The Palm Harbor, Florida-based firm prepares documents for mortgage servicers to use against borrowers who are in default or foreclosure.
A spokeswoman for Nationwide Title said the firm had not yet seen the lawsuit.
The lawsuit comes as Illinois and other states are close to signing an agreement with five top U.S. banks to resolve allegations of mortgage servicing and foreclosure abuses.
Those negotiations began more than one year ago, after reports emerged that workers had "robo-signed," or signed without reading, thousands of pages of mortgage documents, which in some cases led to unlawful foreclosures.
That multistate settlement does not include contractors used by the banks in some of the questionable practices.
Nationwide Title works for eight of the 10 largest lenders and mortgage servicers, according to the lawsuit.
Its employees often signed documents as "vice president" of other companies, even though they were Nationwide Title workers, the lawsuit said.
Crystal Moore, for example, signed documents as a vice president of Citi Residential Lending Inc, even though she was an employee of National Title.
The employees sign a few thousand documents each day, and do not read and verify the documents they sign, according to the lawsuit.
The documents often include statements that the signatory has personal knowledge of the facts in the document, the lawsuit said.

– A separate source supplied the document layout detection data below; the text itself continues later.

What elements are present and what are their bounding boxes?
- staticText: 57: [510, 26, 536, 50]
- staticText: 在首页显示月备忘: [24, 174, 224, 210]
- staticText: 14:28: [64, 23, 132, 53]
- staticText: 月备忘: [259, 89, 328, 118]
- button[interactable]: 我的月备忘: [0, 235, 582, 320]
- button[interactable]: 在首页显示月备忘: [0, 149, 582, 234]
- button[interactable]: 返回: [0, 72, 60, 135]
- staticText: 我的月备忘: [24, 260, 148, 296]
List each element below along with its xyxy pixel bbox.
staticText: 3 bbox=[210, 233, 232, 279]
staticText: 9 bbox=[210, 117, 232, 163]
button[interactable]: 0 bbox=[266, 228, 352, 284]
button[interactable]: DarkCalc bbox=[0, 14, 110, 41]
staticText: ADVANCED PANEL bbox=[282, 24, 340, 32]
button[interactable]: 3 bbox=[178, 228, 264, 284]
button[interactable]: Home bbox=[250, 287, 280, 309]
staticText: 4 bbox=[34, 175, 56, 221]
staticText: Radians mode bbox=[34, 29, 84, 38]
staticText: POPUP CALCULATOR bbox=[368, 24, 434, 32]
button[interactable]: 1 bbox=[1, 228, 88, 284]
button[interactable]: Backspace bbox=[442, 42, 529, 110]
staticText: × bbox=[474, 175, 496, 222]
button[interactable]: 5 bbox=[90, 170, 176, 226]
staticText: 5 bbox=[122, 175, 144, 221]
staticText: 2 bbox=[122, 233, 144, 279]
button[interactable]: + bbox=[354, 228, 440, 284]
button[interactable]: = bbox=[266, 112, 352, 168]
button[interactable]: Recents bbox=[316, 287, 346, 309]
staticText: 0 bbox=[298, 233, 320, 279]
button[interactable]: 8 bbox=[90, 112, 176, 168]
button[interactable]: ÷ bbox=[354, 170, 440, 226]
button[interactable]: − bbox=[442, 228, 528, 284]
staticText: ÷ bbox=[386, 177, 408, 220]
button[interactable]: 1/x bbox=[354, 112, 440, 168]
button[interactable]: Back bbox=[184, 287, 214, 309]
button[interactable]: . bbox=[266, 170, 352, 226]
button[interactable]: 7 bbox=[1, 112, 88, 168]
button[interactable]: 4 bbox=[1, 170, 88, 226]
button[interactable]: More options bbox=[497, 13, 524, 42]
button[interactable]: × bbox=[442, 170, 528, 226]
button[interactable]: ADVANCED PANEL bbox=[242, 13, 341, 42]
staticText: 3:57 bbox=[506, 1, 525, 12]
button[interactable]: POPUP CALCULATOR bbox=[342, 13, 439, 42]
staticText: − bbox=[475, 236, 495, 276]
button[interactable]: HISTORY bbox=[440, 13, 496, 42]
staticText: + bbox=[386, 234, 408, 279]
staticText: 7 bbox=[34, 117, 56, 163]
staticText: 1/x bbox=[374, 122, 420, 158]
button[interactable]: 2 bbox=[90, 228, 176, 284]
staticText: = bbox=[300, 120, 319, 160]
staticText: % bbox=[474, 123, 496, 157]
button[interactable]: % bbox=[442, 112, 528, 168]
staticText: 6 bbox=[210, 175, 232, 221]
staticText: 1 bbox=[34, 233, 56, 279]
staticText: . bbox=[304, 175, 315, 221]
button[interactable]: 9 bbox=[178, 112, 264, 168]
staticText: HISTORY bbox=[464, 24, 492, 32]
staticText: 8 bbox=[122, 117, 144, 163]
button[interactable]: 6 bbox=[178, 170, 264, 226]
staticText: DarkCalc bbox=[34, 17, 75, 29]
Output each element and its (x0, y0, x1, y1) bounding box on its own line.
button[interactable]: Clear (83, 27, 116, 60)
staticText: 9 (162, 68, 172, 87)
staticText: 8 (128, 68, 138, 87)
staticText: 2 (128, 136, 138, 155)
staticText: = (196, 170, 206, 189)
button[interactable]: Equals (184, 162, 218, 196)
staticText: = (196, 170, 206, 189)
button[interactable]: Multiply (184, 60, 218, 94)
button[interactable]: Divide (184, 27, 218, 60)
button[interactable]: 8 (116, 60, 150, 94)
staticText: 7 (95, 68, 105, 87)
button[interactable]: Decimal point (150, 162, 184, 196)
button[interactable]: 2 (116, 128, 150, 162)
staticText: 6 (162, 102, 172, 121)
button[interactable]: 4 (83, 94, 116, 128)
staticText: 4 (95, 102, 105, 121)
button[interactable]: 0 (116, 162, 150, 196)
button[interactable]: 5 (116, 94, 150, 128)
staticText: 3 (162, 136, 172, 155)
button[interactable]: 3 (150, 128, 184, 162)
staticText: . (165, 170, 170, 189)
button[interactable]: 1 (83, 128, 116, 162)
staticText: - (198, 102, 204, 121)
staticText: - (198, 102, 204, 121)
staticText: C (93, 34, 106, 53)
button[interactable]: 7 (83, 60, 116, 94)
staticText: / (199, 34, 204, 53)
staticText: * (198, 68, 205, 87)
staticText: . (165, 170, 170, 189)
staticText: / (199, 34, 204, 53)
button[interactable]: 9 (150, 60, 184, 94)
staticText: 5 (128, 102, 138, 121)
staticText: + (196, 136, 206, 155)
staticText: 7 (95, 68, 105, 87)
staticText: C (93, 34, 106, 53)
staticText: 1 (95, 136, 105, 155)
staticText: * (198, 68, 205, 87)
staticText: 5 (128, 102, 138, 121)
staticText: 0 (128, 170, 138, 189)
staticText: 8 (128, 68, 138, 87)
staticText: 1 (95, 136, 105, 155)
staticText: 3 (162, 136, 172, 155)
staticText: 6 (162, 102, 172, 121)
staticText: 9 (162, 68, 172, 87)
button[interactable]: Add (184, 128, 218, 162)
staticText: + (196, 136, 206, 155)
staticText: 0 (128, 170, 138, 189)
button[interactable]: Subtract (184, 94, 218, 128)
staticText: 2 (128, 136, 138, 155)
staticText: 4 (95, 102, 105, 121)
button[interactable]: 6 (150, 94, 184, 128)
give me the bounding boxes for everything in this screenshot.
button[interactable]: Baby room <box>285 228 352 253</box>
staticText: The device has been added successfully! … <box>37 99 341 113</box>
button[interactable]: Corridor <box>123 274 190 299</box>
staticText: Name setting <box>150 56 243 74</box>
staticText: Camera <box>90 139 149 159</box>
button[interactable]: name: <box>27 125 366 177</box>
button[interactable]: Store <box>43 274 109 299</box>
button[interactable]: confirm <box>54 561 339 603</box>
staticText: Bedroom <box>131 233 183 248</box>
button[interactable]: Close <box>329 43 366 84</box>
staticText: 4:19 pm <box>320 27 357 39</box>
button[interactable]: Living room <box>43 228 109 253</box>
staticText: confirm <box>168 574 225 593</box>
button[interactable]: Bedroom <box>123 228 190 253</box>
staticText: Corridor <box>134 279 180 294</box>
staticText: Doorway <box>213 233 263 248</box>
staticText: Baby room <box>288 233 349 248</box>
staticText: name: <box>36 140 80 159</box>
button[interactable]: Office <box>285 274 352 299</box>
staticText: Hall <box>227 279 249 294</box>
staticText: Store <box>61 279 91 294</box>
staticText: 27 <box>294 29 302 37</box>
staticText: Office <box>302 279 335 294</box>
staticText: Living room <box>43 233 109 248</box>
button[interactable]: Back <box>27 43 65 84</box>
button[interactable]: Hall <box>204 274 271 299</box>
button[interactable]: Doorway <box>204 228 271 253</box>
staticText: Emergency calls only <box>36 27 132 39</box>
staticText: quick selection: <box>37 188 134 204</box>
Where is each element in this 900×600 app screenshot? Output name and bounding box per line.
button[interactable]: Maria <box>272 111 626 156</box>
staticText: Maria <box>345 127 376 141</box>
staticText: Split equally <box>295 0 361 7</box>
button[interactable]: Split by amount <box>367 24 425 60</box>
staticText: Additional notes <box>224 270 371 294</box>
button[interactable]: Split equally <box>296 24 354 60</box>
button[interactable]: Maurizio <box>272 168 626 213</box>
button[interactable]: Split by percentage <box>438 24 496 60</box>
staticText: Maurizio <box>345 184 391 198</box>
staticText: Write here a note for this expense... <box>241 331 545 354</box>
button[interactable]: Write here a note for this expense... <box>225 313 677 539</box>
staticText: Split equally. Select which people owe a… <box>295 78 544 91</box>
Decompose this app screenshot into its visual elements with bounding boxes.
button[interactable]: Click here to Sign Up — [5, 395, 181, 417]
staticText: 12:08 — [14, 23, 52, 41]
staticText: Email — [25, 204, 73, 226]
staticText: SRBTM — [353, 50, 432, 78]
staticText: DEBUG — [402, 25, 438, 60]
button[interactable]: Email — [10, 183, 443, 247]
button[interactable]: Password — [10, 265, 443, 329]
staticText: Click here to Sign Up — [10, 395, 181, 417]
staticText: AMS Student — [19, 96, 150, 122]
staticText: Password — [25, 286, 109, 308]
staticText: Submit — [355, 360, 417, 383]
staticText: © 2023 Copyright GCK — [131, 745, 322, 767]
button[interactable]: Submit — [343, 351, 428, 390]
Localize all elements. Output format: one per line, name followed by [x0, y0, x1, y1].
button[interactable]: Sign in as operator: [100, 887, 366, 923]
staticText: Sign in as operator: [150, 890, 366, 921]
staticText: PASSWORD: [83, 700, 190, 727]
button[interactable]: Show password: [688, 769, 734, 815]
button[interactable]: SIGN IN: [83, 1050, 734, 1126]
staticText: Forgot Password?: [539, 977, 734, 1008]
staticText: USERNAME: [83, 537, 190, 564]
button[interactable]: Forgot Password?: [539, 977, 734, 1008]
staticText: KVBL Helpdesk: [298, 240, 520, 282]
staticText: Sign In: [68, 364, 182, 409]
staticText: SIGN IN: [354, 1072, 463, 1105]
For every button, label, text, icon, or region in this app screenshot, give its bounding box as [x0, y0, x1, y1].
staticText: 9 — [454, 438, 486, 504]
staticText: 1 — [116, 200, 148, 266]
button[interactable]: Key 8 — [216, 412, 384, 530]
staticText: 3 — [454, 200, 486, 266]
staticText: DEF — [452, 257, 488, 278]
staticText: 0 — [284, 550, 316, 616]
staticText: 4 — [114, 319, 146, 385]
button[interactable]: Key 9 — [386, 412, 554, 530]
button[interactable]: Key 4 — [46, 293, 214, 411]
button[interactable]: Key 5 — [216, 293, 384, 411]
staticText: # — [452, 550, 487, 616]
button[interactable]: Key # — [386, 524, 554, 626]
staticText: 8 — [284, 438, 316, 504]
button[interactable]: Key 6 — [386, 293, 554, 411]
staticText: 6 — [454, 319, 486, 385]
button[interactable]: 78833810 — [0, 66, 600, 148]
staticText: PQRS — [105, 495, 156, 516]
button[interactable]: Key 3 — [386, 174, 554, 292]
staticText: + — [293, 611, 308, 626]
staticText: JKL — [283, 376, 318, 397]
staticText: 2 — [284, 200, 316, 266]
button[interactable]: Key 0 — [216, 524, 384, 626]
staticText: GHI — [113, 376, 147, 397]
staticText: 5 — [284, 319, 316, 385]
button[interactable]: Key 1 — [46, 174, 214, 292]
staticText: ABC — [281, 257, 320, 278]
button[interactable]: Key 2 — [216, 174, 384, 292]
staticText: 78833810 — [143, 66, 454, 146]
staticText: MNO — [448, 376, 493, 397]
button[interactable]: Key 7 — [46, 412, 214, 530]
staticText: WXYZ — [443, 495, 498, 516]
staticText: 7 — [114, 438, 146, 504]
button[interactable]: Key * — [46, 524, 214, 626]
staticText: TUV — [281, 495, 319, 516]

The company is a "document production factory," Madigan said in the lawsuit.
The lawsuit, filed in Cook County Circuit Court, accuses the firm of violating the Illinois Consumer Fraud and Deceptive Practices Act and the Uniform Deceptive Trade Practices Act.
Through the lawsuit Madigan asked the court to require the firm to review and fix documents it unlawfully created and recorded, and pay back revenue and profit it gained through the practices.
The suit also seeks civil penalties of up to $50,000 per violation.
Madigan has stepped up her state's efforts to punish companies for what she views as their role in the 2007-2009 financial crisis.
She sued Standard & Poor's last week, for example, and said it fueled the nation's housing and financial crises by assigning inflated credit ratings to risky mortgage-backed securities.
Madigan also appeared with Attorney General Eric Holder and other top U.S. officials in Washington last week to announce a new federal-state working group that would investigate misconduct in the packaging and sale of home loans to investors.